Chronically Ill Patients and Legislated Health Insurance Changes
Last updated: April 2014
Today I received a rather long email from the Director of my Human Resources department carefully outlining the options for health insurance for the new fiscal year that begins July 1st. As with any previous year, a decision will need to be made by the end of May about which plan to choose. But the choices this year look dramatically different than in previous years. And because I am a high user of healthcare, the stakes are much higher.
Healthcare systems have been under scrutiny for years and costs are spiraling out of control. Because of this, major changes to health insurance in the United States are underway. Congress passed the Patient Protection and Affordable Care Act, or “Obamacare”, in 2010 and changes will be phased in over the next few years. The joke at the time was that the legislators had to pass the bill in order to read it because it was so long and complicated!
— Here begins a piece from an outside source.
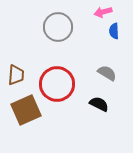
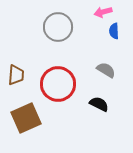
gray semicircle: moved 1 px left, 3 px up
red circle: moved 1 px right
brown square: moved 8 px down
There are numerous changes brought about by this bill but the primary changes enacted include free preventative care, end of lifetime limits, protecting the right to choose doctors, the end of arbitrary withdrawal of coverage, keeping young adults covered, and making healthcare more affordable (more about this later).1
Because of an excise tax on employers if costs go over a certain amount per employee, costs to employers are going to be limited and will ultimately be shifted to employees.2 It stands to reason that companies and organizations that employee workers will carefully maintain their profits and that includes raising the amount employees contribute to their healthcare costs. One study by business consultants Tower Watson documented that the majority of companies surveyed plan to shift healthcare costs to employees.3 Chances are good that everyone is starting to experience dramatic changes in premiums, deductibles, and other out of pocket expenses.
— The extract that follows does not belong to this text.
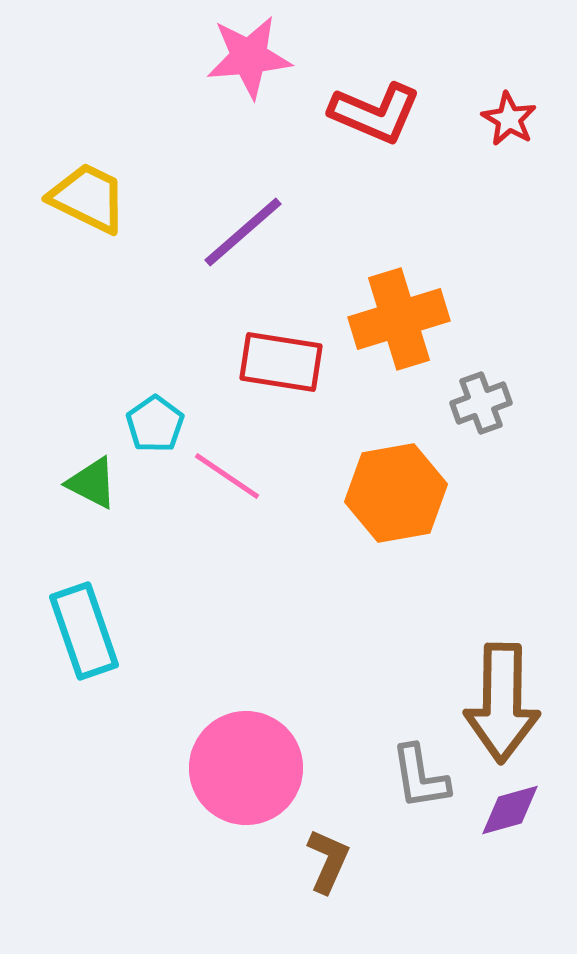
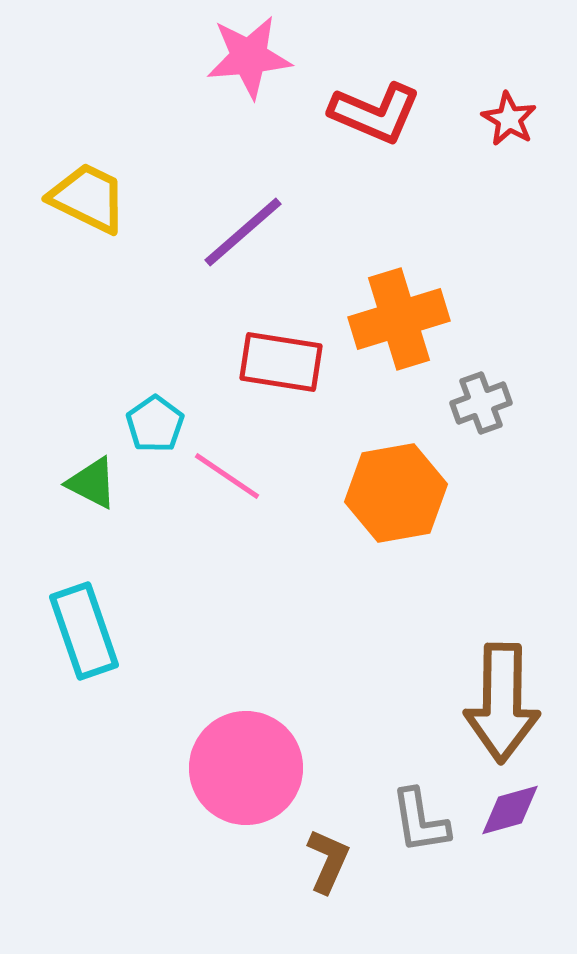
gray L-shape: moved 44 px down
Many of the changes involve state level decisions and some states opted out of certain portions of the law.4 Depending on each state’s system, the federal law will increase health costs. In fact, a 2013 study by statisticians showed that claims would increase on average by 32% with Ohio predicted to increase by 80% and Florida by 20%.5 A more recent study documented that healthcare premiums are skyrocketing averaging around a 12% increase from the previous year for both small and large group markets. In healthcare plans sold directly to consumers (not through an employer), some states saw whopping double digit cost increases with Delaware at 100%, California 54%, and Florida 37%.6
At the time of passage, not much attention was paid to Obamacare. But now that it’s getting implemented, the changes are becoming a personal reality. My decision about insurance plans will need to be made fairly quickly as the open enrollment period will be over soon. My employer is continuing to offer a Preferred Provider Organization (PPO) plan that contracts with certain healthcare providers but the premiums will cost approximately 30% more than the past year. Or I can switch to a high deductible plan, like a $4,000 deductible for a family, and start a health savings account (HSA) that is tax-free. Fortunately, my employer decided to put some money into the HSA account to help alleviate the increased costs. These high deductible plans don’t include a pharmaceutical plan – they are included with all costs. My RA medicines retail approximately $40,000 a year. For the current year to date, I utilized almost $50,000 in healthcare costs. With an HSA, it would be eaten up in the first few months. The out of pocket maximum for the year is $8,000 and everything beyond that is covered 100%. For those employees who don’t use much healthcare, they can keep their HSAs and roll them over year to year and eventually use the funds even after they retire. No such luck for me. High deductible plans are rapidly becoming the norm and they clearly favor those who don’t need to access expensive healthcare or medicines.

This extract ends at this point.